EMDR and the Treatment of Anxiety While Driving
Individuals who suffer from driving anxiety are presented with unique challenges in today’s modern world, particularly where private transportation is involved. Driving is the preferred mode of transportation for most adults, yet individuals who are diagnosed with driving anxiety find driving to be a difficult – if not impossible – task. The good news is that there is an effective treatment method. First, however, it’s important to recognize the symptoms of driving anxiety.
Symptoms of Driving Anxiety
Individuals with driving anxiety – or “driving panic” as others call it – experience adverse reactions to driving a vehicle or riding as a passenger in a vehicle. Men and women with driving anxiety may experience the following symptoms:
- Apprehension
- Anxiety Attack
- Headache
- Hyperventilation
- Shortness of Breath
- Dizziness
- Abdominal Pain
- Exhaustion
- Lump in Throat
- Diarrhea
- Trembling
- Shivering
- Sweating
- Flushing of the Skin
- Chest Pains
- Fear of Hitting Something on the Road
- Feelings of Dread
- Fear
- Panic
Each person has a different reaction to driving anxiety with varying degrees of symptoms. For those who live with driving panic on a daily basis, getting from one place to another while driving a car may be problematic, even disabling. However, there is help. It is called Eye Movement Desensitization and Processing therapy, also known as EMDR.
What is Eye Movement Desensitization and Processing Therapy?
EMDR uses eye movements and/or bilateral stimulation to clear trauma and is a powerful form of trauma therapy. According to EMDR Institute, Inc., “EMDR psychotherapy is an information processing therapy and uses an eight phase approach to address the experiential contributors of a wide range of pathologies. It attends to the past experiences that have set the groundwork for pathology, the current situations that trigger dysfunctional emotions, beliefs, and sensations, and the positive experience needed to enhance future adaptive behaviors and mental health.”
EMDR is a process that is structured for each individual’s needs. Here’s the theory behind EMDR: Patients focus on past events and present triggers, as well as anticipated future events. By integrating the EMDR process, patients learn to shift their perception associated with traumatic events.

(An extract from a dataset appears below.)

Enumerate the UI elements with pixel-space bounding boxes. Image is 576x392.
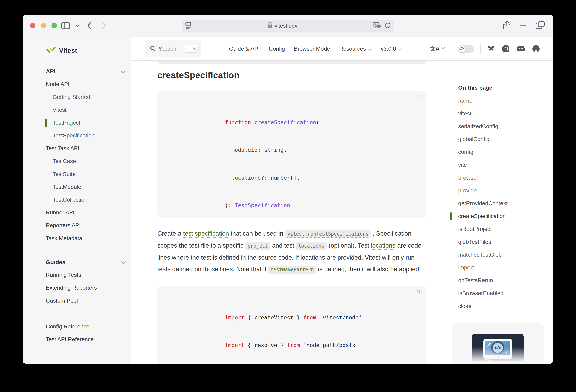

EMDR specialists claim that EMDR has helped more than two million individuals deal with Post Traumatic Stress Disorder and other anxiety-provoking events. It involves identifying a memory, the individual’s emotions regarding that issue, and identifying the individual’s negative feelings regarding that issue.
According to therapists, using a bilateral movement – such as following finger movement or lights shifting from side to side – will enable the patient to release negative feelings about the event. Originally used with soldiers suffering from Post Traumatic Stress Disorder, EMDR is an eight-step process that is effective in helping individuals disassociate from negative feelings related to a particular event.
How Does EMDR Work?
In simple language, individuals may know something in one part of the brain but experience an emotional reaction from the other part of the brain. By using outside stimuli to “distract” the patient from these negative thoughts, he or she can turn down or turn off the negative emotional responses to that particular event.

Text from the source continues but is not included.